The ethanol market this week will focus on:
* corn prices as the market keys on planting weather and Friday's USDA report,
* gasoline prices, which rallied sharply last week as inventories tighten and seasonal demand for gasoline starts to emerge, and
* Thursday's monthly EIA ethanol report, which may show another record high in U.S. ethanol production and a rise in inventories.

The ethanol market is waiting to see if Thursday's EIA report indicates that U.S. ethanol production in January rose to a new record high. The EIA's last report indicated that U.S. ethanol production in December rose to a record high of 1.026 billion gallons. The sharp 32-cent (17%) sell-off in ethanol prices seen so far this year suggests that U.S. ethanol production in the past three months has continued to rise to new record highs, possibly pushing inventories higher as well.

That sharp sell-off in ethanol prices would normally cause producers to curb supply. However, corn prices have fallen by 16% this year, keeping profit margins at a decent level and encouraging producers to boost their production further. In fact, the last monthly ethanol report indicated that U.S. ethanol facilities were being run at a record high capacity of 94.5%. The main question in Thursday's report will be the extent to which inventories are increasing. The good news is that ethanol is at its cheapest level relative to gasoline in 20 months, which should boost ethanol demand. Nevertheless, if inventories continue to rise, then ethanol prices may need to fall further to stimulate more demand.

May CBOT Ethanol futures prices last week consolidated above the recent 7∂-month low and closed the week slightly lower by 0.8 cents at $1.560 per gallon. Bearish factors included the 3.3% sell-off in corn prices, continued technical weakness, and ongoing worries about record ethanol production. Supportive factors last week included the 5.2% rally in gasoline prices and the 1.1% sell-off in the dollar index.
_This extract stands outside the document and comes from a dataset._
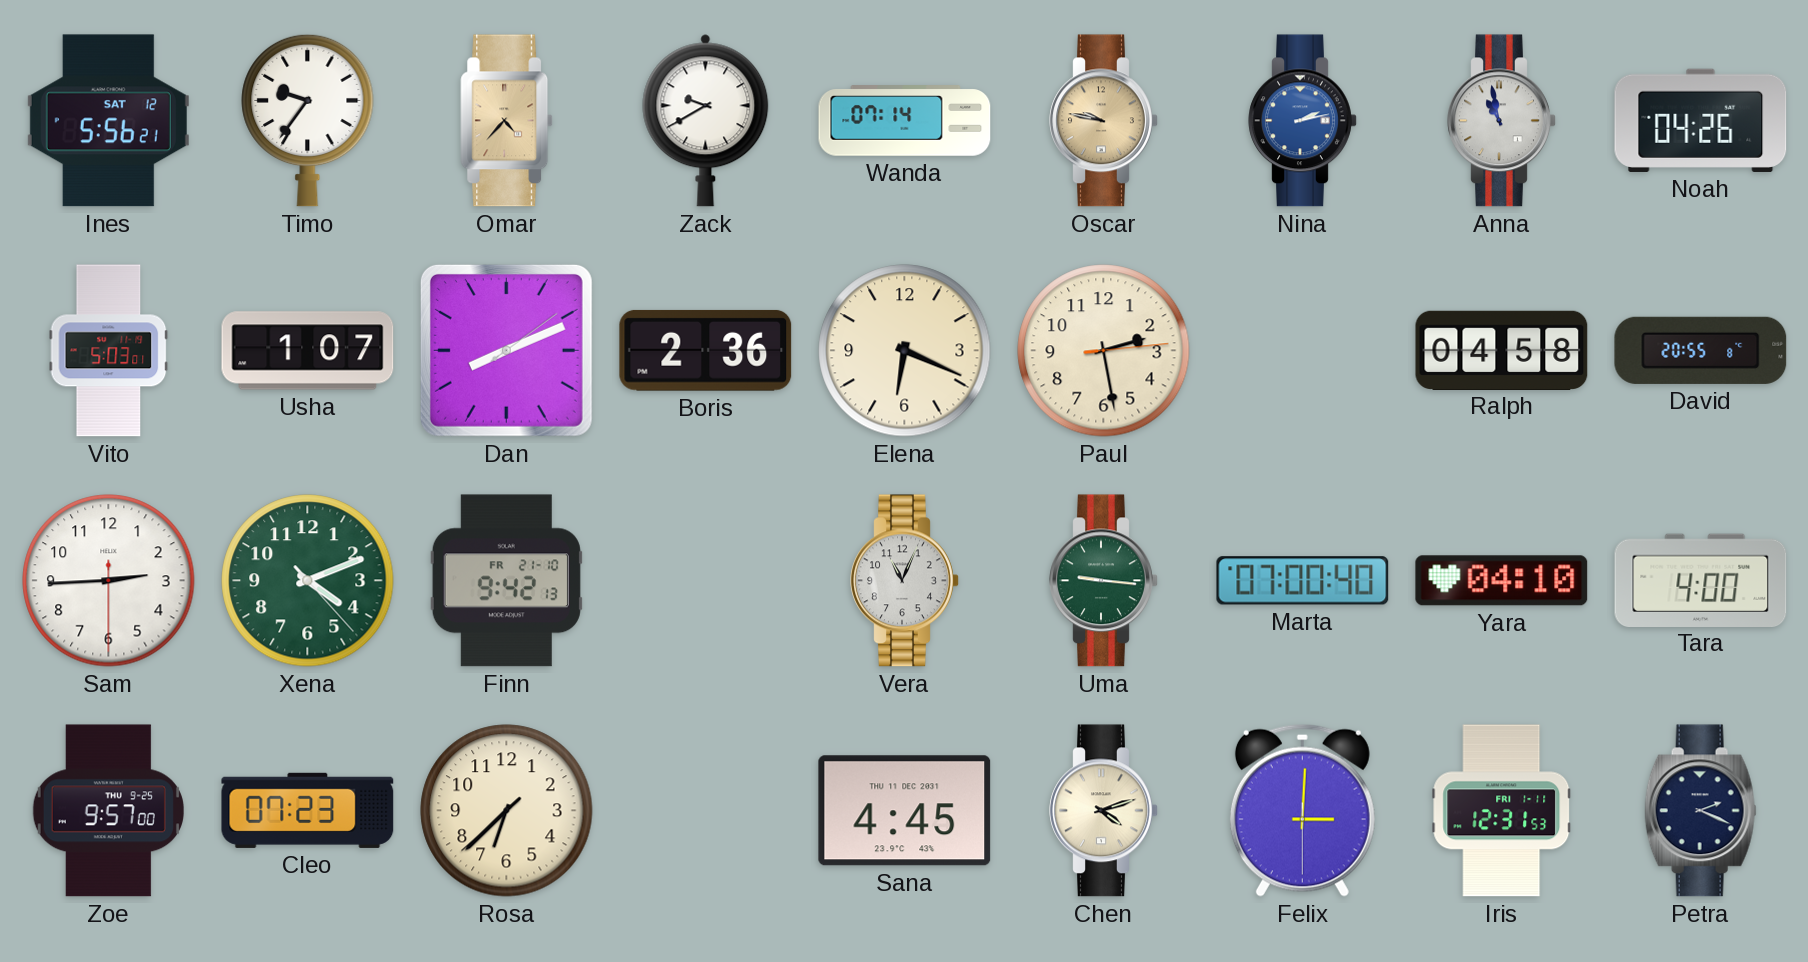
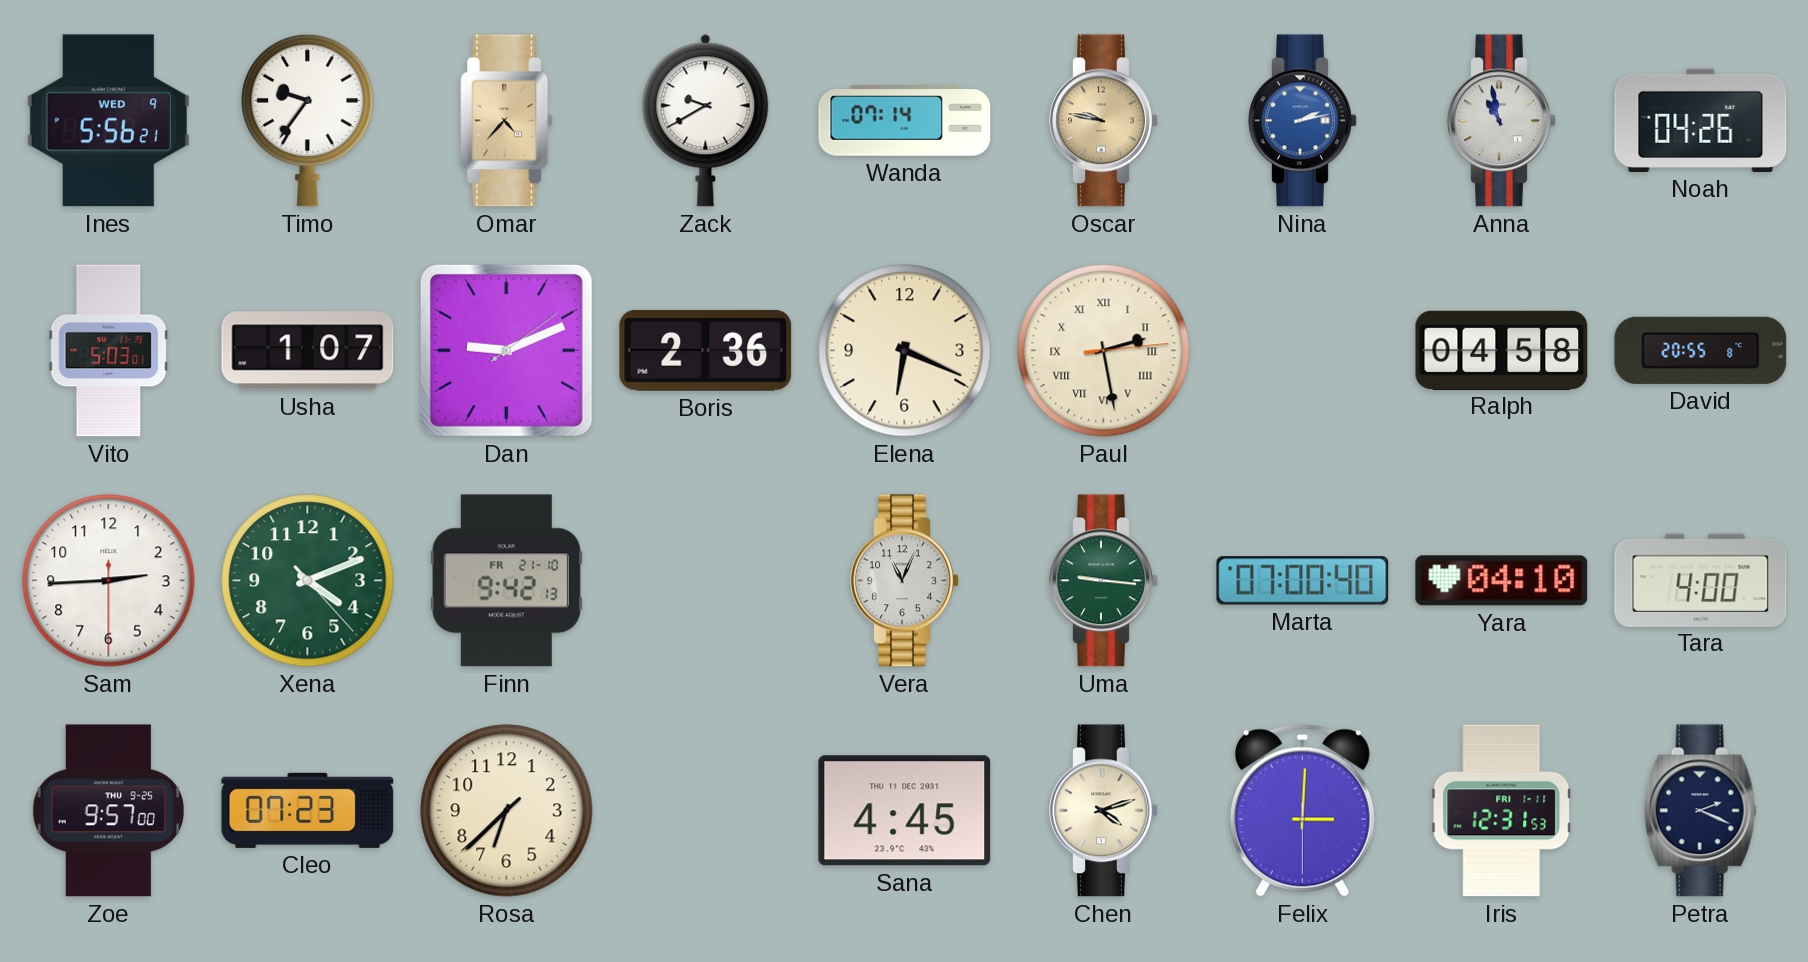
Ines date: SAT 12 -> WED 9
Dan: 8:11 -> 9:11
Paul numerals: Arabic -> Roman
Ethanol/Gasoline - May gasoline futures prices rallied sharply last week to post a new 18-month high and close 11.52 cents higher (+5.2%) at $2.3237 per gallon. Bullish factors last week included encouraging economic data, news that OPEC cut production by 30,000 barrels per day in March to 19.205 million bpd, and the third consecutive decline in the DOE weekly gasoline inventories report. U.S. gasoline inventories are now only 1.1% above the 5-year seasonal average, the tightest level in 8 months. The spread of May ethanol prices minus gasoline prices last week fell by 12.3 cents to a new 20-month low of -76.4 cents.

Ethanol/Corn
- May corn futures prices last week fell sharply to post a new 6½-month low and close the week down 11.75 cents (-3.3%) at $3.4450 per bushel. The main bearish factor was news that quarterly corn stocks were up 11% y/y at a 32-year high of 7.694 billion bushels. The USDA's Prospective Plantings report forecasted spring corn planting at 88.798 million acres, which was slightly below the consensus estimate of 89.00 million acres but still up 2.7% y/y at the second highest level ever. If the weather is favorable this summer, then U.S. farmers could easily produce a record-sized corn crop. The continued weakness in corn allowed the May ethanol-corn crush margin last week to improve by 3.4 cents to 33.0 cents per gallon, mildly above the recent 9-month low of 25.1 cents.